Un poco de ansiedad es algo bueno. Es la respuesta adecuada ante el estrés. Es lo que nos hace mirar hacia ambos lados antes de cruzar la calle. Pero la ansiedad también se puede exagerar, cuando nos preocupamos en exceso por una pequeñez, o por nada, hasta que se convierte en un hábito. En lugar de prepararnos para enfrentar una situación más estresante, el estrés “inflado” o crónico puede llegar virtualmente a paralizarnos con síntomas físicos y emocionales. Por suerte, encontrarás maneras simples y naturales de tranquilizar tu mente, sin siquiera salir de la cocina. 

Lo primero es lo primero 

Si sentís una ansiedad repentina, seguí esta secuencia de pasos para recobrar la calma:

Evaluá la situación y date cuenta de qué la provoca. Considerar racionalmente qué está pasando suele ayudar a aplacar las emociones impulsivas.

En lo posible, tratá de imaginarte fuera de esa situación.

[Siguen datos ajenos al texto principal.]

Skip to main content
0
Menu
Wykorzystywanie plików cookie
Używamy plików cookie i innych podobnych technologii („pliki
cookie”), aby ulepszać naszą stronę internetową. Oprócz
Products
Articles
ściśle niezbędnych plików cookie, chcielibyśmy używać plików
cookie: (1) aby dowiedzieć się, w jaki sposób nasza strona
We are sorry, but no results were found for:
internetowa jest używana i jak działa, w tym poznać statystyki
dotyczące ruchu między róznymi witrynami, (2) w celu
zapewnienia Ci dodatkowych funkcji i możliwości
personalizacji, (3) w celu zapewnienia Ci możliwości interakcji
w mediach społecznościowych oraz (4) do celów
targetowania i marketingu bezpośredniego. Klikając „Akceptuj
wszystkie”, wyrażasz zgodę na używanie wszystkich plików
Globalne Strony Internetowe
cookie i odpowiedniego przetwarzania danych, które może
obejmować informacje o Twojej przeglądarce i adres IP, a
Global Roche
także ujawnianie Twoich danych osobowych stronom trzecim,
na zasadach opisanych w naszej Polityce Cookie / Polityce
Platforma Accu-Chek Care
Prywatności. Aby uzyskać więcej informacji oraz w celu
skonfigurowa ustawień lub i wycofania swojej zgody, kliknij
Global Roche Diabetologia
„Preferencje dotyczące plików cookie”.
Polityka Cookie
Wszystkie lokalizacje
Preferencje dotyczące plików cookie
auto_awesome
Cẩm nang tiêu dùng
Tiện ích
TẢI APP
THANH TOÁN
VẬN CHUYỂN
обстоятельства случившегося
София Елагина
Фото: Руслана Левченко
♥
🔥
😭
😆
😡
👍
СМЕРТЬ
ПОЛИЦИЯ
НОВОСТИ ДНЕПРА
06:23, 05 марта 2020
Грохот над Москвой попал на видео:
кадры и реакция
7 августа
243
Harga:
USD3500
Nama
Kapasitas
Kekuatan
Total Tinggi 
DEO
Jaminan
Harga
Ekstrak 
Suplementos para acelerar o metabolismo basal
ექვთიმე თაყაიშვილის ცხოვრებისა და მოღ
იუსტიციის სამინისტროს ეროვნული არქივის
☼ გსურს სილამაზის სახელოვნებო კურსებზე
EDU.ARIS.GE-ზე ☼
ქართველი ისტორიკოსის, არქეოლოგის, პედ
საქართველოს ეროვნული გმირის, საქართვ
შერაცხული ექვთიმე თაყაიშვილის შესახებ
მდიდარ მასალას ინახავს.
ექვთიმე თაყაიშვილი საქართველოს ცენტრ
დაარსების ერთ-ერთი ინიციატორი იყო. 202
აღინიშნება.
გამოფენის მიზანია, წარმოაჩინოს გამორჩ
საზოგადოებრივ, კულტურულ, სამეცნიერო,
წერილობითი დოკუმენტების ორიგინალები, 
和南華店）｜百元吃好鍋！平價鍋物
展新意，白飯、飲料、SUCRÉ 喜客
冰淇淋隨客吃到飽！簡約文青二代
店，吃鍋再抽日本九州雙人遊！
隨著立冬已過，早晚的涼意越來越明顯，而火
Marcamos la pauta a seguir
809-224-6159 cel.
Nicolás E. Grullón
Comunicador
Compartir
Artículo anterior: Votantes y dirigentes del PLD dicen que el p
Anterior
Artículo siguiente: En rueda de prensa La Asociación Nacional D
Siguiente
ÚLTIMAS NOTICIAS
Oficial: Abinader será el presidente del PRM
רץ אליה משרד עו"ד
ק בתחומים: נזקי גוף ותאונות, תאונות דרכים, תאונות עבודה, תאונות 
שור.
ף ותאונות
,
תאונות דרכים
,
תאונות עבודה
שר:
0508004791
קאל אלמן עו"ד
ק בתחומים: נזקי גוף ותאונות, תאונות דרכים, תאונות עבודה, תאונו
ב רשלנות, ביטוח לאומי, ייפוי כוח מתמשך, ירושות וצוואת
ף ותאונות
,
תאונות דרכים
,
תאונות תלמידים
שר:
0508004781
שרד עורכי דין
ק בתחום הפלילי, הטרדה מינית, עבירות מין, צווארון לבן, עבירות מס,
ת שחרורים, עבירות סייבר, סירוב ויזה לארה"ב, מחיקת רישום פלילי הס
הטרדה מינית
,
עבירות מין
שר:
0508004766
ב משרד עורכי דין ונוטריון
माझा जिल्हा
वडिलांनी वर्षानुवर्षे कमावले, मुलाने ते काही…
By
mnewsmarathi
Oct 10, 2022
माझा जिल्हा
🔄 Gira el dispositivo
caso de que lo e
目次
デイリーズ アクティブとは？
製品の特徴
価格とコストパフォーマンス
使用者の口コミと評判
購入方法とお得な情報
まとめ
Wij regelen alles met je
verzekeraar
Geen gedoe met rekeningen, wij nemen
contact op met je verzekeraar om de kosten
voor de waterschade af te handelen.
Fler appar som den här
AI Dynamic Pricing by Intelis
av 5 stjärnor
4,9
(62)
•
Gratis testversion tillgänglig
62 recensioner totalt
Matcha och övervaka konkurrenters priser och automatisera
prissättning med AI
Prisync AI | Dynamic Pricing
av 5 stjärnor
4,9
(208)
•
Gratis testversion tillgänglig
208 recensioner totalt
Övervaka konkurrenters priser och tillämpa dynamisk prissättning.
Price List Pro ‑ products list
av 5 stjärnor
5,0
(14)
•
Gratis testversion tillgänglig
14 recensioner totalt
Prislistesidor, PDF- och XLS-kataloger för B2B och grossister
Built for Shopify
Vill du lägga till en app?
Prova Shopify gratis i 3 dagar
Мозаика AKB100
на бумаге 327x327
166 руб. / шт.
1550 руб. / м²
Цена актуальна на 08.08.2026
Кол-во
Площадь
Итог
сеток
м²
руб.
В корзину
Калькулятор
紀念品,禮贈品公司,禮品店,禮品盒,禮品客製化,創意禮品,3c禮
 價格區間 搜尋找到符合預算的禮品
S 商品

Respirá profundamente varias veces. Concentrate en inspirar lenta y profundamente y luego exhalar. Regular la respiración usualmente pone a la ansiedad bajo control. Para hacer la respiración más lenta y profunda, sentate, apoyá una mano sobre el abdomen e inhalá lentamente, de modo que con la mano sientas expandirse el abdomen pero sin que los hombros se levanten. Mantené durante 4 ó 5 segundos y exhalá muy lentamente. Repetí hasta que te sientas más calmado. 

Remedios caseros 

- Un bol de cereales: 
La deficiencia de la vitamina B12 puede causar ansiedad. Si sos vegetariano estricto, podrías tener carencia de esta vitamina, ya que se la encuentra en las carnes, productos lácteos y huevos. También está disponible en alimentos fortificados como los cereales para el desayuno, que aportan la cuarta parte de la ración diaria recomendada de esta vitamina, que es de 6 microgramos.
 

Pero también podrías tener falta de vitamina B12 aunque no seas un vegetariano estricto. Un estudio de la Universidad Tufts realizado sobre 3.000 hombres y mujeres encontró que hasta un 39 % de los participantes tenían niveles bajos de B12. Quizás el problema se deba a que mucha gente tiene dificultades para asimilar este nutriente. La vitamina B12 incluida en el cereal puede absorberse mejor que la de otros alimentos, porque está agregada como un suplemento. Si consumís cereales con leche, tomate todo el líquido, que es donde suelen terminar las vitaminas. 

- Recortá la cafeína:

No es raro estar ansioso después de tomar demasiado café u otras bebidas cafeinadas. De hecho, el “desorden de ansiedad inducida por cafeína” es un diagnóstico médico. La cafeína es un psicoestimulante que permanece en el torrente sanguíneo y en los tejidos hasta 6 horas. La mayoría de las personas puede ingerir hasta 300 miligramos de cafeína antes de comenzar a tener problemas (eso representa unas tres tazas de 240 mililitros de café o cinco de té caliente o helado). Si bebés más que esas cantidades, comenzá a suprimir una taza diaria, a ver si la ansiedad se mitiga. 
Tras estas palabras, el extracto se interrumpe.